L’exemplarité…
Ou comment incarner l’émulation
Nous devons bien avouer qu’au fond de nous-même, nous aimons parfois les images. Tout commence dès le plus jeune âge. Lorsque notre comportement en classe répondait aux attentes du maître, nous avions droit à une image. "Sage comme une image", être un modèle pour ses petits camarades, une référence…
Notre nature humaine a besoin de modèles, car souvent un manque d’imagi-nation nous incite à trouver chez les autres des points positifs que nous souhaiterions nous approprier. Mais attention, si rechercher une vertu semble positif, il faut qu’elle conserve néanmoins son caractère pédagogique, sous peine de dénaturer "l’exemple" et n’en faire qu’un simple copier-coller sans intérêt. Un modèle n’est pas une idole, notre libre-arbitre doit rester intact.
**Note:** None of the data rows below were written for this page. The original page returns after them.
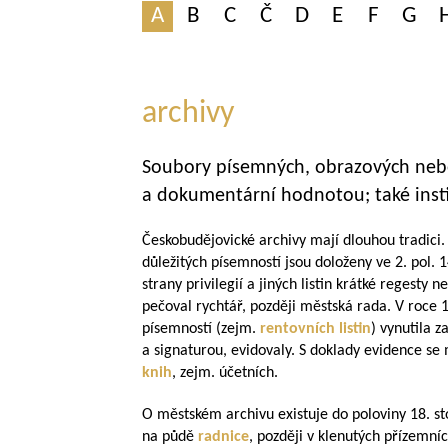
A
B
C
Č
D
E
F
G
archivy
Soubory písemných, obrazových nebo
a dokumentární hodnotou; také insti
Českobudějovické archivy mají dlouhou tradici.
důležitých písemností jsou doloženy ve 2. pol. 1
strany privilegií a jiných listin krátké regesty n
pečoval rychtář, později městská rada. V roce 
písemností (zejm.
rentovních listin
) vynutila z
a signaturou, evidovaly. S doklady evidence se 
knih
, zejm. účetních.
O městském archivu existuje do poloviny 18. sto
na půdě
radnice
, později v klenutých přízemní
En cela, la notion d’exemplarité ne constitue pas un frein à la liberté individuelle, bien au contraire. Elle doit conserver son caractère profond qui a pour nom "l’émulation". Ce sentiment, considéré comme noble et louable, est supposé pousser à surpasser ses concurrents dans l’acquisition de compétences et de connaissances dans un périmètre d’activités sociales diverses. Celle-ci suppose donc au préalable une adhésion au modèle revendiqué. Et, ce qui en fait tout l’intérêt, c’est la volonté de transcender celui-ci. Que le contexte soit le défi personnel ou collectif, que l’objet soit culturel ou professionnel, la volonté initiale est la même… Progresser !
Appliquée au monde entrepreneurial, qui peut incarner ce concept d’exemplarité, si ce n’est le détenteur du pouvoir, celui qui imprime un cap à tenir et définit les moyens à mettre en œuvre ? Le dirigeant de la société doit être un exemple pour ses collaborateurs, car il est le pourvoyeur des références comportementales qu’il doit mettre en harmonie avec les propos qu’il tient.
Il ne doit pas y avoir d’interférence entre les traits de personnalité de celui-ci et les stratégies qu’il dicte. Un dirigeant est là pour incarner un modèle d’autorité, un diffuseur de politique d’entreprise, un gardien de l’éthique de celle-ci, un équilibre social juste. Si l’on prend la référence militaire, l’exemplarité du chef rejaillit sur ses troupes. L’admiration portée au commandement se traduit dans les faits par une transcendance des troupes dans un contexte martial où côtoyer la mort ne peut se faire sans une absolue confiance dans une hiérarchie et ses décisions. Être un modèle suppose ici d’incarner le respect, l’admiration, la confiance, l’adaptation, le don de soi…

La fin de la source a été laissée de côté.